This repository contains code accompanying https://arxiv.org/abs/2410.03911
MultiAddGPs is a powerful statistical model designed to analyze additive linear and nonlinear effects on compositional count data, particularly suited for relative abundance analysis in microbiome studies or similar high-dimensional compositional datasets. The model leverages the Multinomial Logistic-Normal distribution, combined with Additive Gaussian Processes, to capture complex mixed linear and non-linear dynamics.
To reproduce the figures presented in the main text, follow the instructions below:
- Clone the repository to your local machine:
git clone https://github.com/tinghua-chen/MultiAddGPs.git
- Install the necessary R packages:
packages <- c("fido","dplyr","LaplaceDemon","mvtnorm","MASS","ggplot2","rBayesianOptimization","lubridate","gridExtra")

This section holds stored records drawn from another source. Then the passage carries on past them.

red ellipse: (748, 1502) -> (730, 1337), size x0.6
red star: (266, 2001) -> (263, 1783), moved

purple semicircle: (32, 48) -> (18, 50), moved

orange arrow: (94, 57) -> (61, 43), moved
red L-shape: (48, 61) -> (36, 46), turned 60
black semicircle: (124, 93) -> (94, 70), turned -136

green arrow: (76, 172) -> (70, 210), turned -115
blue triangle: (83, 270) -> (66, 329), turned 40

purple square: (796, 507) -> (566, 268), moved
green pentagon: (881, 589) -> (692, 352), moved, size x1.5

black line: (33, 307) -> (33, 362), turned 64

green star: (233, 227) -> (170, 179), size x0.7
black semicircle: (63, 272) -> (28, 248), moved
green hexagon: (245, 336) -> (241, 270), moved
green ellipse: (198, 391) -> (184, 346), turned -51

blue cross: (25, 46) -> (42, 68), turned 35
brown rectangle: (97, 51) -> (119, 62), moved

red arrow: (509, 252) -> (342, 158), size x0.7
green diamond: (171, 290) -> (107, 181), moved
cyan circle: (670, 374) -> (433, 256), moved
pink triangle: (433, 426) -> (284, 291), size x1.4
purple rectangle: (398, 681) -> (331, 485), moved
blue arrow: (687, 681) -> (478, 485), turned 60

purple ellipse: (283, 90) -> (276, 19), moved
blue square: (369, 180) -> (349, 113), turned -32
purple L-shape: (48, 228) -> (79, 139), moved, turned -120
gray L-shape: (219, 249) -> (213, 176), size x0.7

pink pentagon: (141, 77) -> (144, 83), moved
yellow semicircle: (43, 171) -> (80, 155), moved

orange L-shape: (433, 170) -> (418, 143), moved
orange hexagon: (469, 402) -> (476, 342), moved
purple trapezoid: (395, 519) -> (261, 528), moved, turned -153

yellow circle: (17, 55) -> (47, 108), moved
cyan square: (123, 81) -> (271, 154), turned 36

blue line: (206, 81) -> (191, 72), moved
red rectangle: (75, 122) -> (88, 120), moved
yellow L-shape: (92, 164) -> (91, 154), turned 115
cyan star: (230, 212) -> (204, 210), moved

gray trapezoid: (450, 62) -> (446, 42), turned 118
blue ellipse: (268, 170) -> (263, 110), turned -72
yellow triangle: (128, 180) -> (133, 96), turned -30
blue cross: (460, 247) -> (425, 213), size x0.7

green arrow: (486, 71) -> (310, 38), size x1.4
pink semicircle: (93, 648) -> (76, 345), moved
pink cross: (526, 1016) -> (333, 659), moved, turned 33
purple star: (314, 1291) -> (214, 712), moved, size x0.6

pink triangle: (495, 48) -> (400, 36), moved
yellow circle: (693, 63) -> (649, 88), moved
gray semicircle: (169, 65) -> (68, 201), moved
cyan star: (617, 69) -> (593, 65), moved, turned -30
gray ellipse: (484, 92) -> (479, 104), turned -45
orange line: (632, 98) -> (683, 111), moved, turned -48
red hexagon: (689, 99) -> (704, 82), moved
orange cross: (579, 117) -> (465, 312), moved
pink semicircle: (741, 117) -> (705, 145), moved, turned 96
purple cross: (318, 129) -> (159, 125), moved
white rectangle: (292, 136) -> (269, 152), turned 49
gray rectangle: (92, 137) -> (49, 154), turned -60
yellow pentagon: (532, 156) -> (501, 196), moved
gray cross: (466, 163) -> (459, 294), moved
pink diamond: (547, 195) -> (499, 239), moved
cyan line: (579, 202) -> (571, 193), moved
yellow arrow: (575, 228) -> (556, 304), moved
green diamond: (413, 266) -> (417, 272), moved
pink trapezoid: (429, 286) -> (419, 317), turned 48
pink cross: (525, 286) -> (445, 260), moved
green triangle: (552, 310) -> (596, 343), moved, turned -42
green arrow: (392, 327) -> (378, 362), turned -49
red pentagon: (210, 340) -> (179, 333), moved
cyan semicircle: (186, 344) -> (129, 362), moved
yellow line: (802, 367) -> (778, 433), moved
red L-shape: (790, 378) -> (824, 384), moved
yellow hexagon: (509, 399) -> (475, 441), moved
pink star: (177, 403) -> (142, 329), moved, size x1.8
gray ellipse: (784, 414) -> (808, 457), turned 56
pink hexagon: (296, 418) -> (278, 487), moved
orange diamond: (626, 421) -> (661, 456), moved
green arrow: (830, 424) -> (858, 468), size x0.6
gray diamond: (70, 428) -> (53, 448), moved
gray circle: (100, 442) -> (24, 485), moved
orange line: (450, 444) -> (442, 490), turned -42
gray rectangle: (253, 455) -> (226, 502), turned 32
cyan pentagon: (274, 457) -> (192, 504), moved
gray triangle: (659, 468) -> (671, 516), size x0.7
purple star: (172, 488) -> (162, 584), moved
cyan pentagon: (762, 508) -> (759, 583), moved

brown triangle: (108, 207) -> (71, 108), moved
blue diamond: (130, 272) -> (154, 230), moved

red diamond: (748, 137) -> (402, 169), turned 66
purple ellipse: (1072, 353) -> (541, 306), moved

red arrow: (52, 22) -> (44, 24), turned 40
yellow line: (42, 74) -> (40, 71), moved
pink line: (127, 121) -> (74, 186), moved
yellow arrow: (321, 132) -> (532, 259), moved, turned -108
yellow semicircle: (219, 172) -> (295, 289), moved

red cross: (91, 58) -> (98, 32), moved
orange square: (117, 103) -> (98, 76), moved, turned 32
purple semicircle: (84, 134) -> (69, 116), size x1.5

install.packages(packages)
- Run
00_package_loading.R
to loading all necessary dataset
To generate Figure 1, simply run the figure1.R
script. This will reproduce the figure based on the default dataset and model configuration.
To reproduce Figures 3 and 4, follow these steps:
- Run
01_data_preprocessing.R
to load and preprocess the artificial gut dataset - Run
02_analysis.R
to perform the required analysis on the dataset - Run
figure3&4.R
to generate Figures 3 and 4.
I have created a vignette demonstrating how to apply MultiAddGPs in practice using artificial gut data. You can view it here.
Note: MultiAddGPs extends the functionality of our previous fido package to accommodate both linear and nonlinear modeling in count data. If you haven't done so yet, I highly recommend reviewing the basset vignette in the fido package before working through the above example.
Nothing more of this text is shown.